■ **BRIEF**
Throughout the records below, find each line holding "music" and copy it.
Segment Open
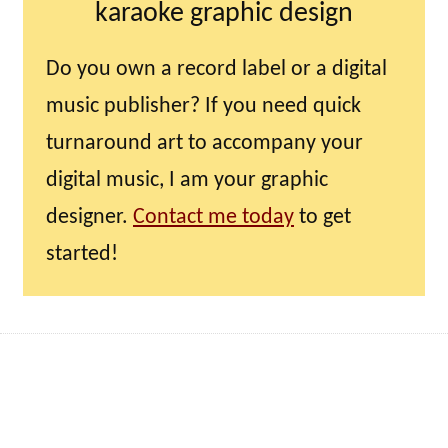
karaoke graphic design
Do you own a record label or a digital
music publisher? If you need quick
turnaround art to accompany your
digital music, I am your graphic
designer.
Contact me today
to get
started!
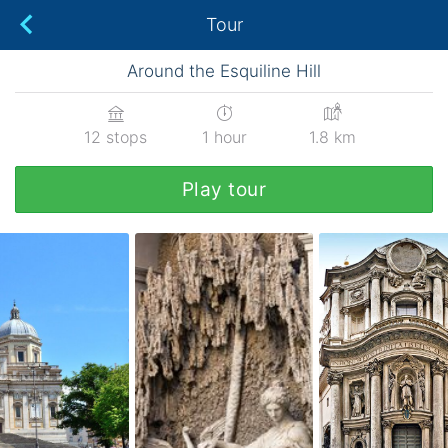
Tour
Around the Esquiline Hill
12 stops
1 hour
1.8 km
Play tour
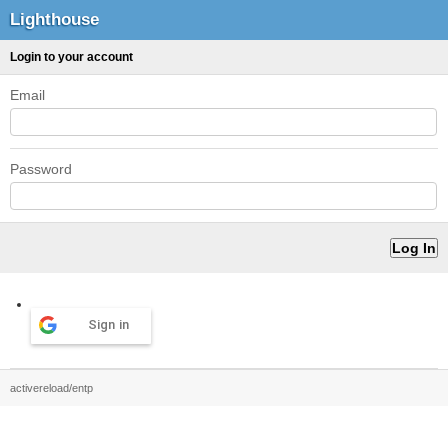
Lighthouse
Login to your account
Email
Password
Sign in
activereload/entp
Segment Closed
■ **RESPONSE AREA**
music publisher? If you need quick
digital music, I am your graphic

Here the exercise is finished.